The strengths of this study as follows: First, we investigated some important intraoperative variables, such as perioperative blood transfusions, adjacent organ resection, and LMR, which were not analyzed in previous studies [7, 32]. Secondly, we performed post-hoc sensitivity analyses, including IPTW, different definition of anemia and multivariate analysis, verifying the reliability of the primary outcome of this study.

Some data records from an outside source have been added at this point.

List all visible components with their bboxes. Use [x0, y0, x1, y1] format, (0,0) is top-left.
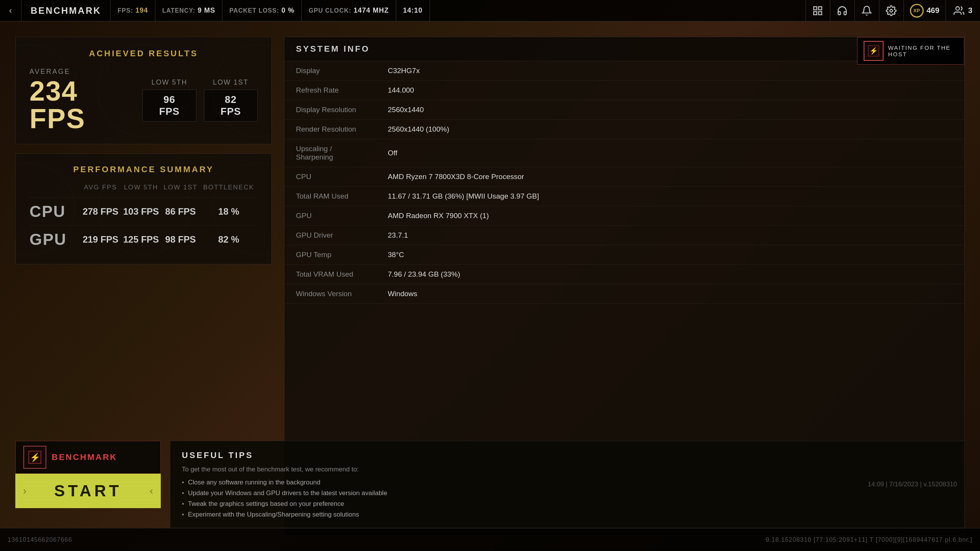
system-info-value: 980x551 (100%)	[376, 120, 964, 139]
gpu-low1-fps: 98 FPS	[161, 226, 199, 254]
system-info-value: Off	[376, 139, 964, 167]
system-info-row: Total VRAM Used7.96 / 23.94 GB (33%)	[284, 265, 964, 284]
fps-avg-label: AVERAGE	[29, 68, 70, 76]
cpu-bottleneck: 18 %	[200, 198, 258, 226]
back-button[interactable]: ‹	[0, 0, 21, 21]
packet-loss-stat: PACKET LOSS: 0 %	[222, 0, 302, 21]
system-info-row: Render Resolution2560x1440 (100%)	[284, 120, 964, 139]
cpu-low1-fps: 86 FPS	[161, 198, 199, 226]
system-info-label: GPU Driver	[284, 226, 376, 245]
svg-text:⚡: ⚡	[30, 452, 41, 463]
grid-icon	[812, 5, 823, 16]
gpu-label: GPU	[29, 226, 80, 254]
lower-section: ⚡ BENCHMARK › START ‹ USEFUL TIPS To get…	[15, 441, 965, 528]
system-info-value: 23.7.1	[376, 226, 964, 245]
top-bar-right: XP 469 3	[805, 0, 980, 21]
start-button-label: START	[54, 482, 122, 500]
system-info-row: Display Resolution2560x1440	[284, 100, 964, 120]
grid-icon-button[interactable]	[805, 0, 830, 21]
system-info-value: 11.67 / 31.71 GB (36%) [MWII Usage 3.97 …	[376, 187, 964, 206]
low1-value: 82 FPS	[204, 90, 258, 122]
svg-rect-1	[818, 7, 822, 10]
system-info-table: DisplayC32HG7xRefresh Rate144.000Display…	[284, 61, 964, 304]
bell-icon-button[interactable]	[854, 0, 879, 21]
system-info-row: CPUAMD Ryzen 7 7800X3D 8-Core Processor	[284, 167, 964, 187]
perf-card-title: PERFORMANCE SUMMARY	[29, 165, 258, 174]
system-info-label: Display	[284, 61, 376, 81]
results-card-title: ACHIEVED RESULTS	[29, 49, 258, 59]
system-info-value: AMD Ryzen 7 7800X3D 8-Core Processor	[376, 167, 964, 187]
low1-label: Low 1st	[213, 78, 248, 86]
system-info-label: Display Resolution	[284, 100, 376, 120]
waiting-overlay: ⚡ WAITING FOR THE HOST	[857, 37, 964, 65]
waiting-text: WAITING FOR THE HOST	[888, 44, 958, 57]
bottom-right-info: 9.18.15208310 [77:105:2091+11] T [7000][…	[766, 536, 972, 543]
bottom-timestamp: 14:09 | 7/16/2023 | v.15208310	[868, 481, 965, 488]
fps-avg-value: 234 FPS	[29, 77, 135, 132]
benchmark-name-label: BENCHMARK	[52, 452, 117, 462]
system-info-wrapper: DisplayC32HG7xRefresh Rate144.000Display…	[284, 61, 964, 304]
start-button[interactable]: › START ‹	[15, 474, 161, 508]
cpu-low5-fps: 103 FPS	[121, 198, 162, 226]
svg-point-4	[890, 9, 893, 12]
page-title: BENCHMARK	[21, 0, 111, 21]
col-header-avg: Avg FPS	[80, 184, 121, 198]
system-info-label: Total VRAM Used	[284, 265, 376, 284]
useful-tips-panel: USEFUL TIPS To get the most out of the b…	[170, 441, 965, 528]
svg-text:⚡: ⚡	[869, 47, 878, 55]
gpu-low5-fps: 125 FPS	[121, 226, 162, 254]
benchmark-icon-svg: ⚡	[28, 450, 42, 464]
bottom-bar: 13610145662067666 9.18.15208310 [77:105:…	[0, 528, 980, 551]
svg-rect-3	[818, 11, 822, 15]
system-info-row: GPU Temp38°C	[284, 245, 964, 265]
tips-list: Close any software running in the backgr…	[182, 479, 953, 518]
fps-average: AVERAGE 234 FPS	[29, 68, 135, 132]
system-info-row: GPUAMD Radeon RX 7900 XTX (1)	[284, 206, 964, 226]
benchmark-small-icon: ⚡	[867, 45, 880, 57]
settings-icon-button[interactable]	[879, 0, 903, 21]
system-info-value: 980x551	[376, 100, 964, 120]
fps-stat: FPS: 194	[111, 0, 155, 21]
friends-badge: 3	[946, 0, 980, 21]
gpu-avg-fps: 219 FPS	[80, 226, 121, 254]
fps-stats: Low 5th 96 FPS Low 1st 82 FPS	[142, 78, 258, 122]
results-card: ACHIEVED RESULTS AVERAGE 234 FPS Low 5th…	[15, 37, 272, 144]
waiting-icon: ⚡	[864, 41, 884, 61]
system-info-row: Refresh Rate144.000	[284, 81, 964, 100]
perf-table: Avg FPS Low 5th Low 1st Bottleneck CPU 2…	[29, 184, 258, 253]
bell-icon	[861, 5, 872, 16]
tip-item: Experiment with the Upscaling/Sharpening…	[182, 511, 953, 518]
low1-stat: Low 1st 82 FPS	[204, 78, 258, 122]
system-info-label: Refresh Rate	[284, 81, 376, 100]
svg-point-5	[956, 7, 959, 10]
top-bar: ‹ BENCHMARK FPS: 194 LATENCY: 9 MS PACKE…	[0, 0, 980, 21]
gpu-clock-stat: GPU CLOCK: 1474 MHZ	[302, 0, 396, 21]
system-info-label: Total RAM Used	[284, 187, 376, 206]
cpu-label: CPU	[29, 198, 80, 226]
cpu-row: CPU 278 FPS 103 FPS 86 FPS 18 %	[29, 198, 258, 226]
system-info-label: CPU	[284, 167, 376, 187]
system-info-label: Upscaling / Sharpening	[284, 139, 376, 167]
start-arrow-left: ›	[23, 485, 26, 497]
system-info-value: 7.96 / 23.94 GB (33%)	[376, 265, 964, 284]
system-info-value: Windows	[376, 284, 964, 304]
system-info-value: 38°C	[376, 245, 964, 265]
headset-icon-button[interactable]	[830, 0, 854, 21]
col-header-bottleneck: Bottleneck	[200, 184, 258, 198]
col-header-low1: Low 1st	[161, 184, 199, 198]
system-info-row: Windows VersionWindows	[284, 284, 964, 304]
svg-rect-0	[814, 7, 817, 10]
xp-badge: XP 469	[903, 0, 946, 21]
tip-item: Tweak the graphics settings based on you…	[182, 500, 953, 508]
top-bar-left: ‹ BENCHMARK FPS: 194 LATENCY: 9 MS PACKE…	[0, 0, 430, 21]
time-display: 14:10	[396, 0, 430, 21]
benchmark-header: ⚡ BENCHMARK	[15, 441, 161, 474]
start-arrow-right: ‹	[150, 485, 153, 497]
latency-stat: LATENCY: 9 MS	[155, 0, 223, 21]
cpu-avg-fps: 278 FPS	[80, 198, 121, 226]
col-header-empty	[29, 184, 80, 198]
system-info-value: 144.000	[376, 81, 964, 100]
session-id: 13610145662067666	[8, 536, 72, 543]
perf-card: PERFORMANCE SUMMARY Avg FPS Low 5th Low …	[15, 153, 272, 264]
gpu-row: GPU 219 FPS 125 FPS 98 FPS 82 %	[29, 226, 258, 254]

Our study had the following limitations. First, although we were able to collect the preoperative serum creatinine values of the subjects, serum creatinine was not measured in all patients after surgery; therefore, the influence of anemia on postoperative acute kidney injury could not be evaluated. Second, the period of collection of complications in this study was short-term during postoperative hospitalization in the last 2 years; therefore, data on long-term mortality could not be obtained nor investigated. Third, owning to the nature of the study, we could not avoid the limitations of single-center and retrospective studies. Further studies with a prospective study design and inclusion of patient-centered factors, such as the frailty index, will improve our understanding of the influence of preoperative anemia on patients postoperatively, as retrospective studies cannot collect patient-centered parameters in frailty index scales, such as weight loss, grip strength decline and fatigue [27]. Finally, the study was limited to only a single preoperative hemoglobin value before surgery and failed to distinguish between acute anemia and chronic anemia, thereby ignoring the dynamic change in hemoglobin.

Conclusions

In this single-center retrospective study, we investigated the relationship between preoperative anemia and postoperative complications in patients with CRC using PSM. Significant differences in major morbidity between anemic and non-anemic groups were not found. Anemia has relatively limited clinical evidence associated with major postoperative morbidity in patients undergoing CRC surgery and is more appropriate as a warning sign.